A euforia inicial de encontrar pessoas desaparecidas vivas depois que rebeldes arrombaram portas de celas de prisão o seu surpreendente avanço para a capital desapareceu; muitas famílias ansiosas vasculharam prisões e morgues e vasculharam documentos e registos saqueados do regime e não encontraram nada. Mas, mesmo assim, tal manifestação pública de pesar teria sido impensável há menos de uma semana, quando a Síria ainda era um Estado policial repressivo.
Shahed Baraki, 18 anos, soluçava baixinho enquanto segurava uma foto sua quando criança com seu pai, Osama. Pediatra, foi desaparecido à força por soldados num posto de controlo em 2012, quando a repressão de Assad aos protestos pacíficos da Primavera Árabe começou a dar lugar a uma guerra civil destrutiva que durou 13 anos.
“Ele foi preso porque estava tentando ajudar as pessoas do nosso bairro; ele foi encontrado contrabandeando remédios. (O regime) disse-nos que ele tinha morrido, anos mais tarde, mas não recuperámos o seu corpo”, disse Baraki. “Ainda não sabemos o que aconteceu. Ele tinha doença renal… achamos que o deixaram morrer lentamente por causa disso.”
Hamadah, que testemunhou perante políticos e públicos de todo o mundo sobre a sua detenção e tortura durante a revolta de 2011, há muito que é um símbolo dos crimes que o regime cometeu contra o seu próprio povo. Mas em 2020, ele chocou a sua família e toda a diáspora síria ao regressar ao país a partir da sua nova casa nos Países Baixos, uma decisão que o seu irmão Amer al-Obaid, 66, disse acreditar ter sido coagido; a família acredita que Hamadah foi informado de que seus entes queridos seriam mortos se ele não parasse de expor a brutalidade do regime e retornasse à Síria. Ele foi detido ao chegar ao aeroporto de Damasco.
O destino do activista permaneceu desconhecido até segunda-feira, quando o seu corpo – mais uma vez com sinais de tortura – foi descoberto numa morgue em Sednaya, a mais infame da vasta rede de ramos de segurança, centros de detenção e prisões de Assad. Os médicos que examinaram o cadáver de Hamadah disseram que, como muitos outros detidos, ele foi morto recentemente, antes da fuga dos seus captores.
“Eles sabiam que Mazen os exporia novamente, então o mataram”, disse Obaid.
Obaid deu um último adeus ao seu irmão no cemitério de Najha, na periferia sudoeste de Damasco, onde algumas dezenas de pessoas se reuniram para testemunhar o seu enterro. Jatos israelenses, altos demais para serem vistos, rugiram no alto durante a cerimônia; o baque surdo de uma explosão distante sacudiu a terra e incêndios de origem desconhecida arderam ao longe.
“De certa forma, estou feliz. Mazen passou pela tortura mais cruel que se possa imaginar e morreu por nós”, disse seu irmão mais velho. “Sem ele, não estaríamos respirando ar fresco e liberdade agora.”

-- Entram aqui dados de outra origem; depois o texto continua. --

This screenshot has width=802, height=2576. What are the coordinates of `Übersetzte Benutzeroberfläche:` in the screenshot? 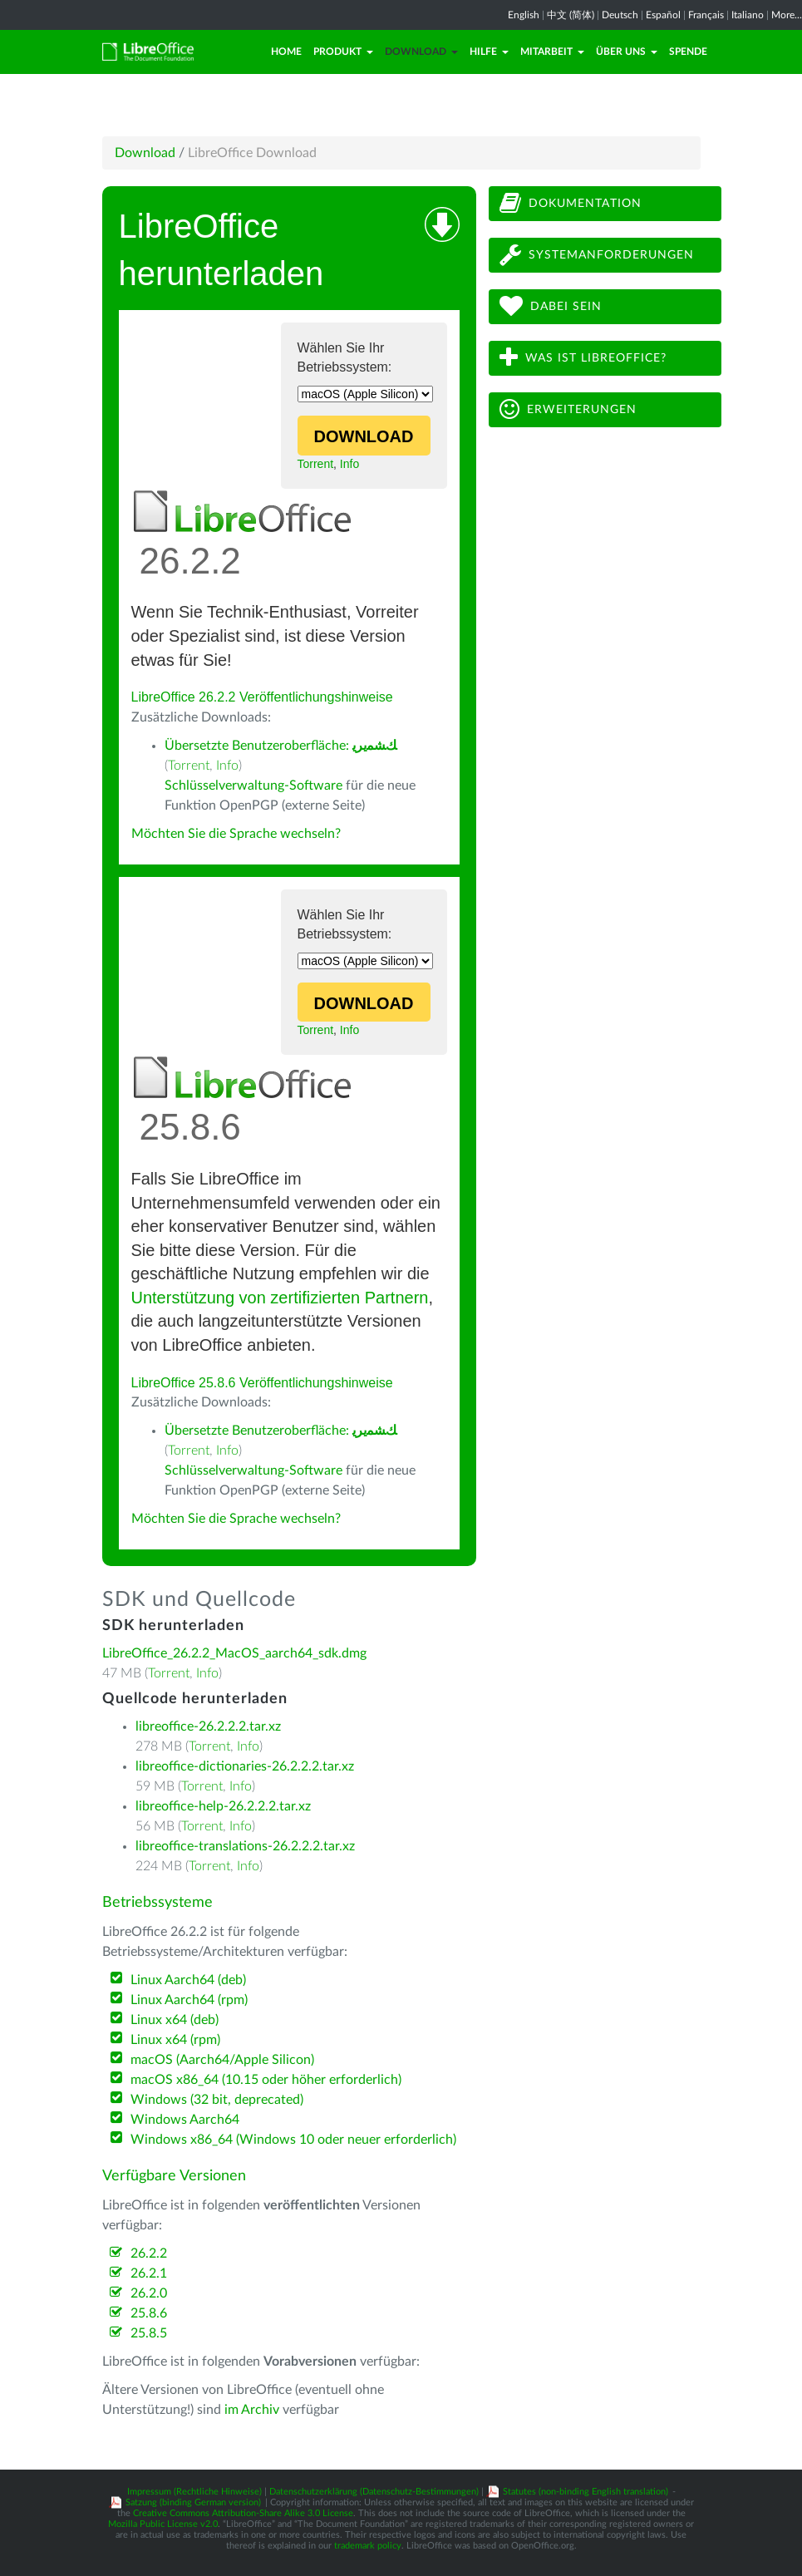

Para a maioria das famílias com entes queridos desaparecidos, sem sequer um corpo para enterrar, as respostas e o encerramento ainda estão fora de alcance. A justiça levará anos; enquanto isso, a busca continua.
No cemitério militar adjacente ao local onde Hamada foi enterrado na quinta-feira, Mahmoud Dahlil, 64 anos, estacionou o carro e atravessou os portões quebrados do vasto local de estilo brutalista, com uma pá na mão. Ele não sabia por onde começar, mas sabia o que estava procurando.
Em 2022, descobriu-se que o cemitério militar tinha sido usado para esconder um enorme vala comum contendo milhares de corpos de detidos assassinadossegundo vários homens que lá trabalhavam. Dahlil disse que já havia procurado por toda a cidade seus quatro primos, desaparecidos em 2012 e 2013. Agora era hora, disse ele, de procurar no subsolo.
“Provavelmente existem sepulturas como esta em todo o país”, disse ele. “Não vamos parar até encontrar todos eles.”